§ Task prompt: Out of the data below, copy every line with the string "Blue".

§ Excerpted data:

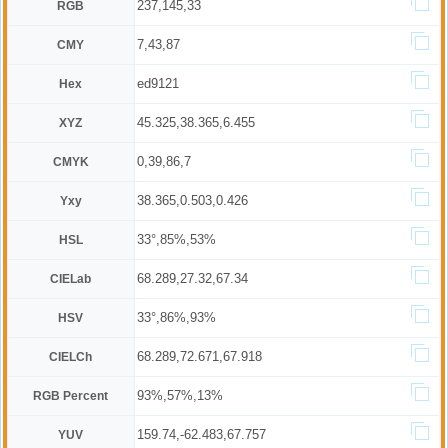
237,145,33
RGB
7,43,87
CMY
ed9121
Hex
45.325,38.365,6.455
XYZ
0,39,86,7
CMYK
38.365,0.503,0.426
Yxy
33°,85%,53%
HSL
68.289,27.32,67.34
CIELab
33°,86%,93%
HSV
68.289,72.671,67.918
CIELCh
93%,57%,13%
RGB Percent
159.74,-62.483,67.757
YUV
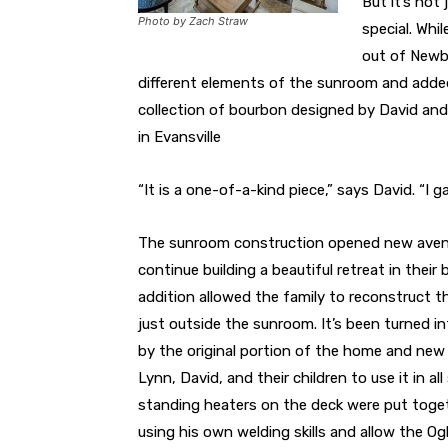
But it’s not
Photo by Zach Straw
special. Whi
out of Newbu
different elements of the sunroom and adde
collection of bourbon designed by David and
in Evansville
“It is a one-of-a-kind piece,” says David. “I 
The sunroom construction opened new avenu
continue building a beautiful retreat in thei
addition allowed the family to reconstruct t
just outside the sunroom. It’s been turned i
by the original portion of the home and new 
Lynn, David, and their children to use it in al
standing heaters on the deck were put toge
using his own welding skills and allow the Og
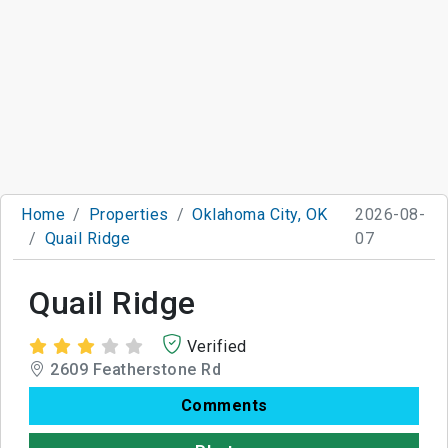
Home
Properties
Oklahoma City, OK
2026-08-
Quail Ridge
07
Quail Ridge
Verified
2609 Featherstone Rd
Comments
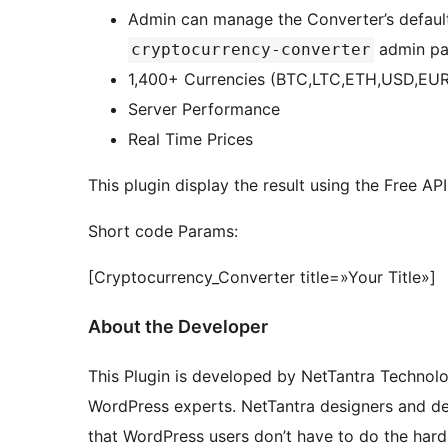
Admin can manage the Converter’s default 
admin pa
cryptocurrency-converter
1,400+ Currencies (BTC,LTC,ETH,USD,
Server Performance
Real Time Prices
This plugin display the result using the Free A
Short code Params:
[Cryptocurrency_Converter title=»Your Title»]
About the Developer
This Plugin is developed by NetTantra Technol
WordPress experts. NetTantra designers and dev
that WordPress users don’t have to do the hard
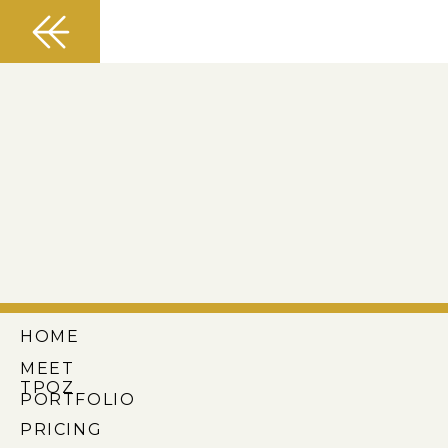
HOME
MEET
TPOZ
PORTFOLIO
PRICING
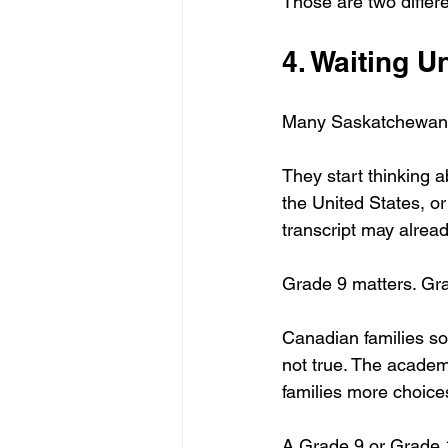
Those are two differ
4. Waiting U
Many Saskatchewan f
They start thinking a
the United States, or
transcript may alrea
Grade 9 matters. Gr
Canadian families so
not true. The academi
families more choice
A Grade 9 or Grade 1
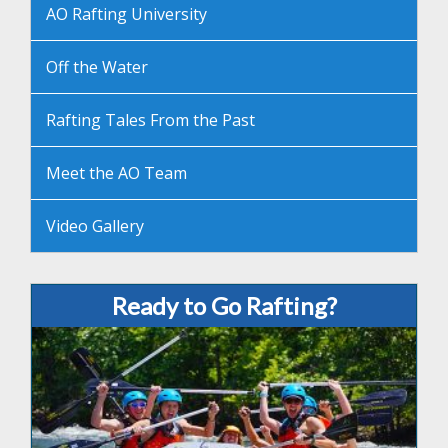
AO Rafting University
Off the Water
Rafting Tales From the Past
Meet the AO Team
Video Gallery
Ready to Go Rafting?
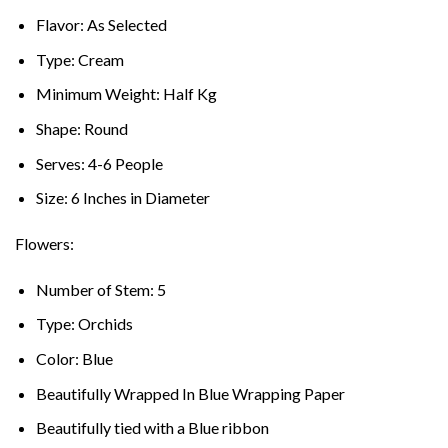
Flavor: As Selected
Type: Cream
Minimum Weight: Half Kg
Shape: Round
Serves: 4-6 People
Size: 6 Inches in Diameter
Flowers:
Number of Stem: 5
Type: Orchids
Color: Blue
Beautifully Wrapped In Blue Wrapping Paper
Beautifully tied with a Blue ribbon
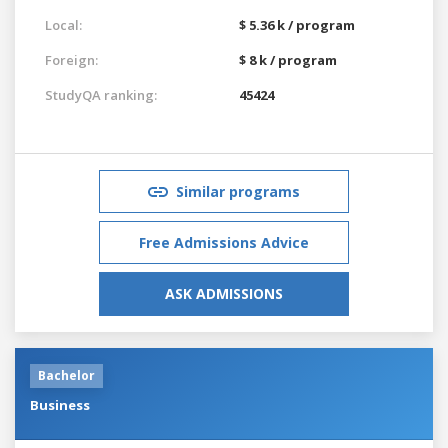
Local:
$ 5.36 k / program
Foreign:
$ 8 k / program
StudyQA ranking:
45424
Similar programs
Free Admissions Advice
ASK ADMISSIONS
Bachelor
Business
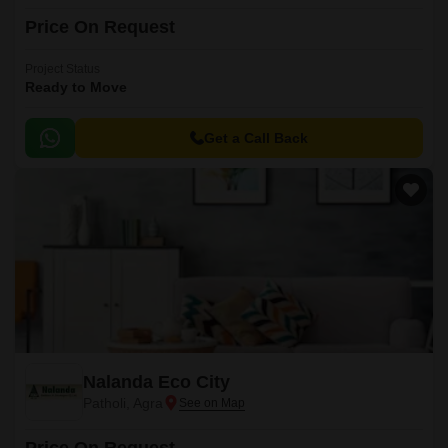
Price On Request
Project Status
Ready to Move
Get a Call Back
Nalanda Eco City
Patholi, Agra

§ Completed task:
Color: Blue
Beautifully Wrapped In Blue Wrapping Paper
Beautifully tied with a Blue ribbon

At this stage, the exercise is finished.